- PROBLEM DETAILS: Repeat precisely, and only, the lines between the line containing "Service Tax" and the end of the listing below, both ends included.

- SUPPLIED INFORMATION:
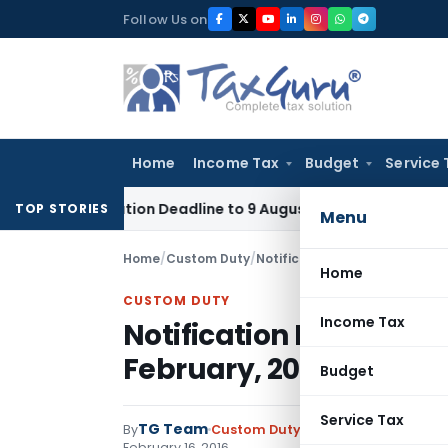
Skip
Follow Us on
to
content
Home
Income Tax
Budget
Service 
pplication Deadline to 9 August 2026
Corporate Law
Limita
TOP STORIES
Menu
Home
/
Custom Duty
/
Notifications N.T.
/
Notificatio
Home
CUSTOM DUTY
Income Tax
Notification No. 26/201
February, 2016
Budget
Service Tax
TG Team
By
Custom Duty
Notifications N.T.
,
No
February 16, 2016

- ANSWER BELOW:
Service Tax
TG Team
By
Custom Duty
Notifications N.T.
,
No
February 16, 2016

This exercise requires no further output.